I've never seen silver cause white peppering but it is definitely there and I can't think of any other explanation. I'm no colour expert.

Edit; wow, they don't show it right. I need to dig out my nice camera. Wherever THAT disappeared to.


----------



## Chiilaa (Aug 12, 2010)

> Guard hairs grow off the body coat up over the base of the main and tail. The hairs are Buckskin coloured with frosting which is a collection of lighter hairs streaked through the mane and/or tail.


That is off the Buckskin Horse Society of NSW website, and describes guard hairs really well.


----------



## blue eyed pony (Jun 20, 2011)

It's just an awful lot of light hairs in her tail for a horse that's supposed to just be a normal buckskin :\ It's not the mane I'm confused about so much, some horses just have salt-and-pepper.

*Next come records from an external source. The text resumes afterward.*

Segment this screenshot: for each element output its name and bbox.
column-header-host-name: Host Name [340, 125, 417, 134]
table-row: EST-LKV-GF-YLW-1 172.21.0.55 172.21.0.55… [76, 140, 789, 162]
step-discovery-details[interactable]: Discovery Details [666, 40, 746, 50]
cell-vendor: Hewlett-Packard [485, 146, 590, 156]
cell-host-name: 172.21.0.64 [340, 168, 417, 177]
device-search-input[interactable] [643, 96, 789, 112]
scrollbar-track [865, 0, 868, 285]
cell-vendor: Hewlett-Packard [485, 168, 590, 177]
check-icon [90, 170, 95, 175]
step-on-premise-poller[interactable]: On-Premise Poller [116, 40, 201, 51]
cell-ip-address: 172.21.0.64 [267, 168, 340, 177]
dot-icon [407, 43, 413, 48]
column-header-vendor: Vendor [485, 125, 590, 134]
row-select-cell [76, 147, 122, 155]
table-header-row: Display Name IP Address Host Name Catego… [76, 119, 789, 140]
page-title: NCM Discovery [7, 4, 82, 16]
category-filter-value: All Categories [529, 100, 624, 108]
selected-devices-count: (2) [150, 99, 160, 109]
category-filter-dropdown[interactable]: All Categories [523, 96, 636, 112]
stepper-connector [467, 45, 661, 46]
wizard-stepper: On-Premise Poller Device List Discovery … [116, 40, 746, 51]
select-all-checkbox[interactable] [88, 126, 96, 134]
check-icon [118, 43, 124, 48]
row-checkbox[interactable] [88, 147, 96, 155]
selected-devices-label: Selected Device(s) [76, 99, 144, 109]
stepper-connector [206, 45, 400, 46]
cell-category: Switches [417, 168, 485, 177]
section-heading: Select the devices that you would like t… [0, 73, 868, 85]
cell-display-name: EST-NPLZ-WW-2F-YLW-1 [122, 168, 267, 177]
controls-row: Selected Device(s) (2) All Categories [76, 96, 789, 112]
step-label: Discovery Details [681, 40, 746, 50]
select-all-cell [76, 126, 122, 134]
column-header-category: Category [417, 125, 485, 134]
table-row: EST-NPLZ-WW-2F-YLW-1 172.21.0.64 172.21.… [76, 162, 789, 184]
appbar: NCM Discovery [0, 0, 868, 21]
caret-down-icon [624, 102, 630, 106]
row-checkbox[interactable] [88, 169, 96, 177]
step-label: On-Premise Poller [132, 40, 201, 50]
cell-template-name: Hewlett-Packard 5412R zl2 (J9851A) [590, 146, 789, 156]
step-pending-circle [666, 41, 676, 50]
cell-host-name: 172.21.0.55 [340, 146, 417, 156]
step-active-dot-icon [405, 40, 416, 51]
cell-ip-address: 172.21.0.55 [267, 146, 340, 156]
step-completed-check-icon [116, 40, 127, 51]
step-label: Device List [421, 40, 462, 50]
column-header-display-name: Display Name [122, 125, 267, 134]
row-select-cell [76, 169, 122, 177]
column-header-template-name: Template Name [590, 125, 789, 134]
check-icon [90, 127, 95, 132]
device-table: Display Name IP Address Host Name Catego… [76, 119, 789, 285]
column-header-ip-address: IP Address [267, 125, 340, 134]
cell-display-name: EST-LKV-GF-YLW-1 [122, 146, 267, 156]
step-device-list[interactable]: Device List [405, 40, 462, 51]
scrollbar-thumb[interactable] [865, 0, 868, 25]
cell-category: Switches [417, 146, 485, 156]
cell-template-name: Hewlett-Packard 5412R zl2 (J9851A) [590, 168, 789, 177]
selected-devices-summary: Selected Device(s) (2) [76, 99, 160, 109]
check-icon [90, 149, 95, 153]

Her tail is kind of that lighter gold to brown colour with patches of black and dark brown. Strange pony that she is.


----------



## Chiilaa (Aug 12, 2010)

It is normal for a bay to keep the creamy points and tail until even 2 years old, so I wouldn't be worrying yet


----------



## blue eyed pony (Jun 20, 2011)

ok cool  Shows how little I know about foal colours. We'll have to wait and see what colour she ends up being.


----------